Durant cette période, nous avons aussi vu des dizaines de civils traduits injustement devant les tribunaux militaires en vertu de textes de loi en totale contradiction avec les principes élémentaires d’un régime républicain et démocratique. Les avocats, sollicités par ces clients potentiels, se contentaient d’assurer leur défense sans plus.

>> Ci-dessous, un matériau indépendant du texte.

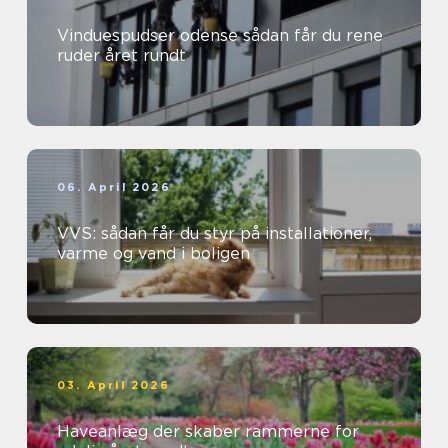
Vinduespudser odense sådan får du rene
ruder året rundt
06. April 2026
VVS: sådan får du styr på installationer,
varme og vand i boligen
03. April 2026
Haveanlæg der skaber rammerne for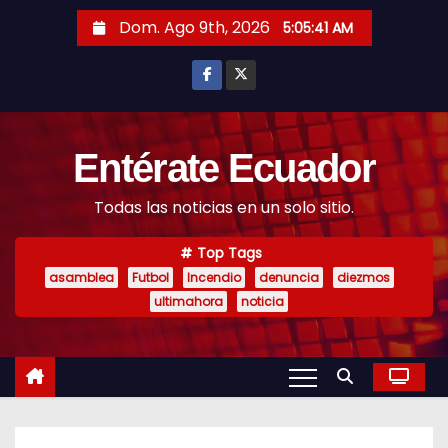
S
Dom. Ago 9th, 2026
5:05:42 AM
k
i
p
t
o
Entérate Ecuador
c
Todas las noticias en un solo sitio.
o
n
Top Tags
t
asamblea
Futbol
Incendio
denuncia
diezmos
e
ultimahora
noticia
n
t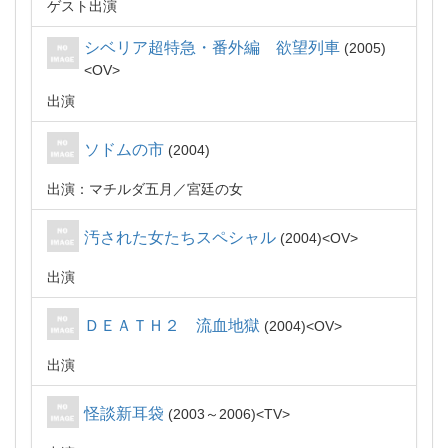
ゲスト出演
シベリア超特急・番外編 欲望列車
2005
OV
出演
ソドムの市
2004
出演：マチルダ五月／宮廷の女
汚された女たちスペシャル
2004
OV
出演
ＤＥＡＴＨ２ 流血地獄
2004
OV
出演
怪談新耳袋
2003～2006
TV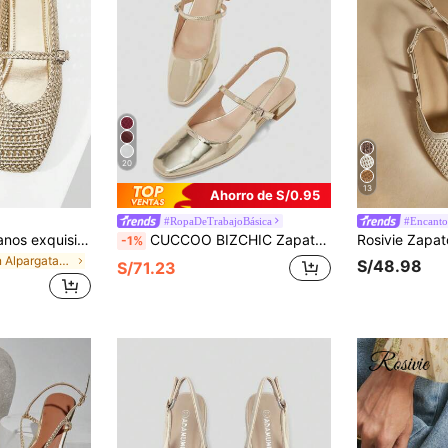
20
13
Ahorro de S/0.95
#RopaDeTrabajoBásica
#Encanto
Mnmlis Zapatos planos exquisitamente tejidos y huecos para mujer, de moda y cómodos, con punta cuadrada y elegantes zapatos planos
CUCCOO BIZCHIC Zapatos tipo Mary Jane con espejo metálico dorado claro para mujer, bailarinas simples con tiras para ir a trabajar, citas, fiestas y vacaciones
-1%
en Alpargatas Pisos De Mujer
S/48.98
S/71.23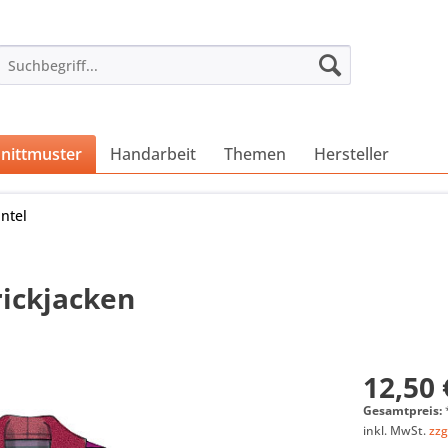
nittmuster
Handarbeit
Themen
Hersteller
ntel
ickjacken
12,50 
Gesamtpreis:
inkl. MwSt.
zzg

Mais durant cette période, nous n’avons vu venir aucune initiative législative ou projet de loi de leur part pour faire abroger les textes obsolètes qui autorisent les tribunaux militaires à poursuivre et  juger des civils, aucune action visant à faire annuler l’ignominieux décret n°50 du non moins ignominieux 26 janvier 1978, réglementant l’état d’urgence et qui est en contradiction avec la constitution, ni aucune tentative de réglementer la mesure dite S17 en vue d’apporter les mécanismes nécessaire au contrôle de son application pour éviter les abus et l’arbitraire. Des considérations hautement corporatistes, partisanes, ou même, personnelles s’y opposaient.

Aussi, au lieu de toutes ces manifestations de solidarité entre « collègues », sans aucune considération pour le citoyen lambda dont aucune corporation ni syndicat ne se soucie, n’est-il pas venu le temps pour tous, citoyens, membres de la société civiles, activistes politiques et avocats, afin de se mobiliser pour amender codes et lois, afin que nul ne soit plus victime de tels abus, qu’il soit simple citoyen ou avocat.

Abdelaziz GATRI, activiste politique, Alliance patriotique pour l’ordre et la souveraineté (A.P.O.S).